**WHAT IS REQUIRED**: The answer is a number and nothing else: the count of lines in these entries containing the word "Data".
Start of Block
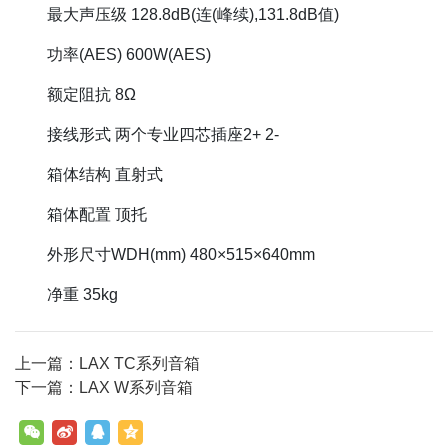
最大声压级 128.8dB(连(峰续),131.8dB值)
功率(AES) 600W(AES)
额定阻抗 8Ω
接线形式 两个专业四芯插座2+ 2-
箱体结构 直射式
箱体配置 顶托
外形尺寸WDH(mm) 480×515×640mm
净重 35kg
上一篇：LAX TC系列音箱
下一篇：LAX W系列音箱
End of Block
Start of Block
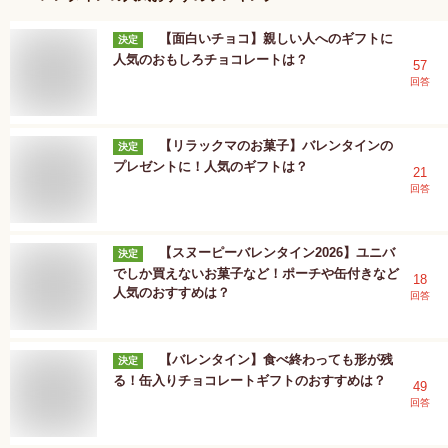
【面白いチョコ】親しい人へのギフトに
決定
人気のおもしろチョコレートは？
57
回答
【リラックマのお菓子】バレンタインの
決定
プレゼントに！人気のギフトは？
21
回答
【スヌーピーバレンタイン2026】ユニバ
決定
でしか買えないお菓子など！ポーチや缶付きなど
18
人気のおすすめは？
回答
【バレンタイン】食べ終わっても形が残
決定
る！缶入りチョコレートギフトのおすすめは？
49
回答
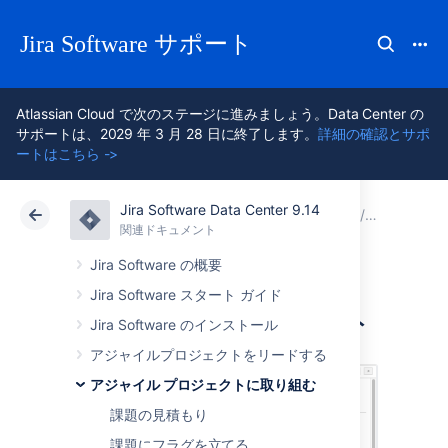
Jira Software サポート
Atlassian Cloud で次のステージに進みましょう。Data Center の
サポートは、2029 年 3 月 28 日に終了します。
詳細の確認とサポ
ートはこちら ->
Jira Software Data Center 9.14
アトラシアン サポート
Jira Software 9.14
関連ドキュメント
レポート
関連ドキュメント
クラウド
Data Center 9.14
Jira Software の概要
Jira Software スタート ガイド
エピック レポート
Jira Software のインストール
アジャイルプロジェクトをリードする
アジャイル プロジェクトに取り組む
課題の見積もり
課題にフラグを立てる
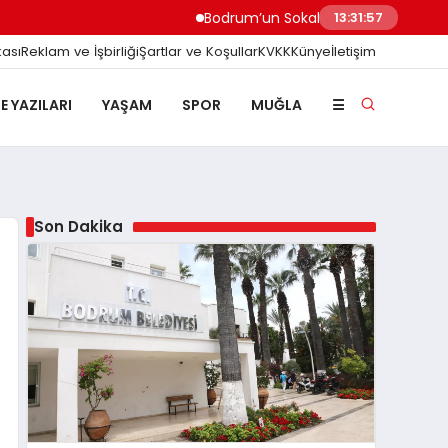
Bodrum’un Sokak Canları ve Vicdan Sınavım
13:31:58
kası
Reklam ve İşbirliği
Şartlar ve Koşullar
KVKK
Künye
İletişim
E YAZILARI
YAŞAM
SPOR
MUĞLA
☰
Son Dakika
End of Block
Start of Block
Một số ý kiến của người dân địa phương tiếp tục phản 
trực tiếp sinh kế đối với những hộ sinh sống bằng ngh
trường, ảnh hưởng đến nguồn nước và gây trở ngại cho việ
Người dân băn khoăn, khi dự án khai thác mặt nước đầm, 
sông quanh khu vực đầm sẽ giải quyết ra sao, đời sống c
End of Block
**PROBLEM SOLUTION**: 3